There were many more meditations. My progress was not fast; nor did I go far. But I now felt sure that this was the method by which I could rediscover for myself the great truths of which the ancients had spoken in Hindu scriptures. It was not the end of my seeking, which had only started in right earnest. But it was surely the end of my wandering in search of a shore where I could safely anchor my soul, and take stock of my situation.
Ram Swarup warned me very strongly against letting my reflective reason go to sleep under the soporific of inner experience, however deep or steep. This was the trap, he said, into which many a practitioner had fallen and felt sure that they had found the final truth, even when they were far away from the goal.
The tragedy of Semitic prophets, particularly Moses and Muhammad, was still greater. They had no inkling of the yogic method of deepening, enlarging, and purging the human consciousness of its inherent impurities. They passed under the spell of some external though passionate idea, internalised it by a constant and fanatic preoccupation with it, confused the voice of this idea with the voice of God, and ended by claiming a monopoly of truth for themselves and a monopoly of virtue for their followers. Jesus Christ was not a Semitic prophet in this sense. He was a mystic and a spiritual seeker. But his universal message was soon eclipsed by the exclusive theology of Paul and other founding fathers of the Christian Church.

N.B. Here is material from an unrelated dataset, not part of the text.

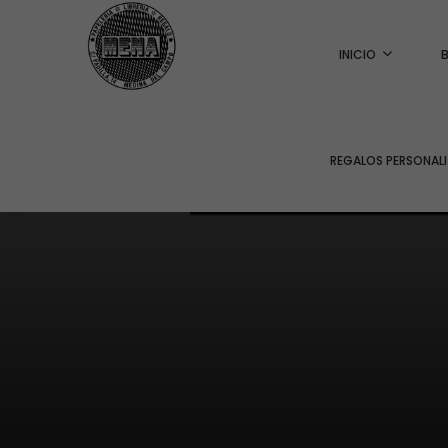
INICIO
REGALOS PERSONAL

They were also seized by an external though passionate idea.
The soul’s hunger for absolute Truth, absolute Goodness, absolute Beauty and absolute Power, I was told, was like the body’s hunger for wholesome food and drink. And that which satisfied this hunger of the human soul, fully and finally, was Sanatana Dharma, true for all times and climes. A votary of Sanatana Dharma did not need an arbitrary exercise of will to put blind faith in a supernatural revelation laid down in a single scripture. He did not need the intermediacy of an historical prophet nor the help of an organised church to attain salvation. Sanatana Dharma called upon its votary to explore his own self in the first instance and see for himself the truths expounded in sacred scriptures. Prophets and churches and scriptures could be aids but never the substitutes for self exploration, self purification, and self transcendence.
I had come back at last, come back to my spiritual home from which I had wandered away in self forgetfulness. But this coming back was no atavistic act. On the contrary, it was a reawakening to my ancestral heritage which was waiting all along for me to lay my claim on its largesses. It was also the heritage of all mankind as proved by the seers, sages and mystics of many a time and clime. It spoke in different languages to different people. To me it spoke in the language of Hindu spirituality and Hindu culture at their highest. I could not resist its call. I became a Hindu.